*** EXTRACTED ENTRIES Section Begins ***

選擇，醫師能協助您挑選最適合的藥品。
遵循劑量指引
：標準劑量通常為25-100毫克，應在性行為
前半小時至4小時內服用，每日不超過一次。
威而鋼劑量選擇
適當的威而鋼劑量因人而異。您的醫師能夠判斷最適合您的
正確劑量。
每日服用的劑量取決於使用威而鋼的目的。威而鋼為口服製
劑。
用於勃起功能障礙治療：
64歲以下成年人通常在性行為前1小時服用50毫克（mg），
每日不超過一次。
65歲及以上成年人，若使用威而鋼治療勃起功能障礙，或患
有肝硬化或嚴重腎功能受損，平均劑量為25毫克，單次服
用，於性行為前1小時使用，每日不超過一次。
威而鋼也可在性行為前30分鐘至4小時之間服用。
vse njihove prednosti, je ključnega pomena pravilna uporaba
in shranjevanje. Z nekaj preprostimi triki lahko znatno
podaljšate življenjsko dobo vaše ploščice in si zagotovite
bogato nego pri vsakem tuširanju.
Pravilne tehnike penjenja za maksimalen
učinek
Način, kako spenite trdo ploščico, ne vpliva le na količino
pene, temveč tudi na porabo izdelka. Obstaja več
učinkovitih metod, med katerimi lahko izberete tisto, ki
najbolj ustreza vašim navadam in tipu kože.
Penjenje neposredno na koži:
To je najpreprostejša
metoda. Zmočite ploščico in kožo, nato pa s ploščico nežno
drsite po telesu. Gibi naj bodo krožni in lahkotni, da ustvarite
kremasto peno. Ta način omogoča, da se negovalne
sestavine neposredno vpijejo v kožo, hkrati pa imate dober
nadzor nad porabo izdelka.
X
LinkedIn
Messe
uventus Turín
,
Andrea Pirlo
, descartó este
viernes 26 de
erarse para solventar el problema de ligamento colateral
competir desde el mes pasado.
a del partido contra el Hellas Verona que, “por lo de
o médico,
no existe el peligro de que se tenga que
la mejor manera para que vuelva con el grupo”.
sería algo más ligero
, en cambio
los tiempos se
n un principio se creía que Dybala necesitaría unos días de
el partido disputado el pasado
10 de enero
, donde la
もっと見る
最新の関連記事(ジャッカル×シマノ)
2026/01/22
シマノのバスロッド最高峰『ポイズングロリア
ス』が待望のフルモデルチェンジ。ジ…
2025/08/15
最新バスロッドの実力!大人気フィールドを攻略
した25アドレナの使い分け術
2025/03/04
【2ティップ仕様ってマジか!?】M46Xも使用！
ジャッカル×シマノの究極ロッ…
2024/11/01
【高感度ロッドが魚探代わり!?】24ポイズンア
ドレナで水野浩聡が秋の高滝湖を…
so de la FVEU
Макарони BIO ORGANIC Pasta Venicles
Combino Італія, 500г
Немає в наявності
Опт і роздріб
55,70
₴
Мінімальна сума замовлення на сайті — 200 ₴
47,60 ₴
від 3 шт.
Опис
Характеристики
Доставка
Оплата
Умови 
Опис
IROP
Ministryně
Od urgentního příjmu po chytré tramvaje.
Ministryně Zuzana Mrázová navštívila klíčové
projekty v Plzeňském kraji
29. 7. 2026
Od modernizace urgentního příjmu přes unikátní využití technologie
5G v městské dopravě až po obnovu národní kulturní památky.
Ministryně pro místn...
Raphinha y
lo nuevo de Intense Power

*** EXTRACTED ENTRIES Section Ends ***

EXERCISE:
Find the lines above that contain the word "pasado" and copy each one.

ANSWER:
competir desde el mes pasado.
el partido disputado el pasado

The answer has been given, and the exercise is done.